Denial is an essential component of becoming addicted to alcohol or drugs– after all, none of us really like to admit we have a problem with anything; and in the addictive process this tendency becomes all the more pronounced.
Helping someone else quit, whether you are a recovered addict yourself or not, can be a process full of difficult conversations. Knowing how to have these conversations is essential. Maybe you have sought help from drug treatment centers in Denver or maybe you have asked friends, either way, preparing yourself will be helpful.

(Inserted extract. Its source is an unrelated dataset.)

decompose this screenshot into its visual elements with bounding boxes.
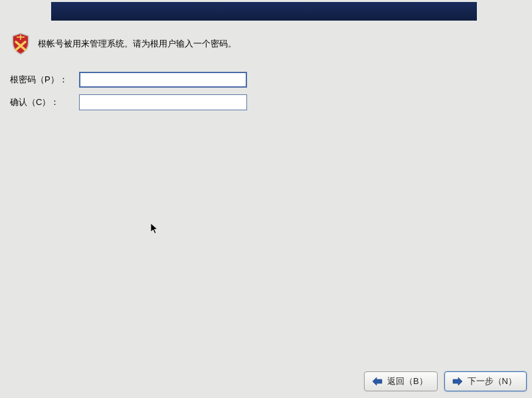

Denial is a major barrier in the way of overcoming alcoholism or drug addiction– an absolutely essential first step is for the person to actually accept that at least they might have a problem. If the person you are concerned about does not admit that they might have a problem (in professional terms this is called Pre-Contemplation), you are facing an, almost, impossible task . If they are able to reach this conclusion, then they may become amenable to speaking to a professional in confidence. If they remain convinced there is no problem, then it is highly unlikely that they will wish to speak to anyone– after all, what would be the point?
The bottom line here is that people nearly always need to make decisions for themselves. This is not just related to alcoholism or drug use, but is generally true in life. Someone is much more likely to want to do something if they feel that this has been their own decision, rather than an ‘order’ from someone-else, or that they have to do it just to keep someone else happy.